Wesentlich interessanter erscheinen da schon die sieben unveröffentlichten Szenen (24:09 Min.), die alle hintereinander ablaufen und mit einem einleitenden Kommentar des Regisseurs versehen wurden, wo er anmerkt, man solle sich selbst ein Bild machen, ob die Szenen zu Recht draußen sind oder nicht. Hin und wieder werden sie aber auch aus dem Off kommentiert. Nicht alles gezeigte ist neu, verschiedenes wie die Eröffnungssequenz oder das erste Schachspiel wurde lediglich mit noch mehr Monolog Stathams angereichert. Zum Teil sind die Szenen noch nicht fertiggestellt, so dass einiges etwa noch mit Greenscreen-Wänden verkleidet gezeigt wird (das Golfspiel auf dem Dach).
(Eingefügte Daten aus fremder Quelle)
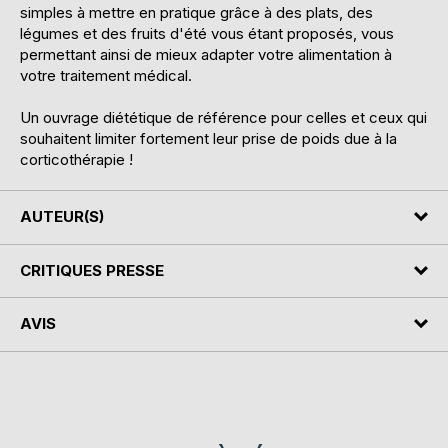
simples à mettre en pratique grâce à des plats, des
légumes et des fruits d'été vous étant proposés, vous
permettant ainsi de mieux adapter votre alimentation à
votre traitement médical.
Un ouvrage diététique de référence pour celles et ceux qui
souhaitent limiter fortement leur prise de poids due à la
corticothérapie !
AUTEUR(S)
CRITIQUES PRESSE
AVIS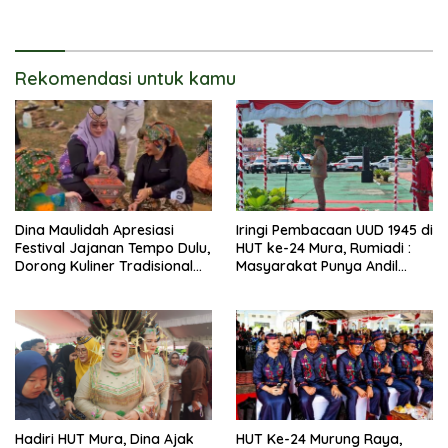
Rekomendasi untuk kamu
Dina Maulidah Apresiasi
Iringi Pembacaan UUD 1945 di
Festival Jajanan Tempo Dulu,
HUT ke-24 Mura, Rumiadi :
Dorong Kuliner Tradisional
Masyarakat Punya Andil
Tetap Lestari
Wujudkan Pembangunan
yang Lebih Besar
Hadiri HUT Mura, Dina Ajak
HUT Ke-24 Murung Raya,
Die Szene mit dem schleichenden Attentat durch Sorter wiederum wurde in einer alternativen Sequenz vollkommen anders geschnitten und weist hier mehr Parallelschnitte und dramatischere Musikuntermalung auf. Auch die Fahrstuhlszene ist in einem anderen Schnitt vorhanden. Das Alternative Ende mit Schwarzweißbildern von Toten, Streichermusik und eingeblendeten Zitaten bedeutender historischer Manipulatoren (zB. Hitler) oder solche analysierende Personen (zB. Nietzsche) wirkt etwas aus dem Zusammenhang gerissen und hat es wohl deswegen nicht in den Film geschafft.
Damit es auch mal was zu lachen gibt, geht’s weiter mit Outtakes (3:59 Min.) - vom furzenden Statham bis zum wie Jabba the Hut mit den Backen schwabbelnden Liotta ist alles dabei.
Die “Stills Gallery” lässt über 100 Produktionsbilder in einer selbstablaufenden, mit Musik unterlegten Slideshow ablaufen (11:16 Min.). Ein Musikvideo (3:42 Min.), offenbar ein von 2Raumwohnung geremixtes Stück von Ennio Morricone ist der letzte anwählbare Punkt im Menü. Im Sprachauswahlbereich verbirgt sich jedoch noch die Möglichkeit, während des Films einen “intriguing & revealing”, so die Coverbeschreibung, Audiokommentar von Guy Ritchie anzuhören.
Fazit UK SE
“Revolver” ist klar besser als sein Ruf und durchaus eine Anschaffung wert. Die Special Edition von Redbus macht einem die Entscheidung leichter: in einem (leider etwas dünnen) Pappschuber geliefert, erfreut der Inhalt der DVD mit sehr guter Bild- und Tonqualität sowie einer ordentlichen Auswahl an Extras, mit der man absolut zufrieden sein kann.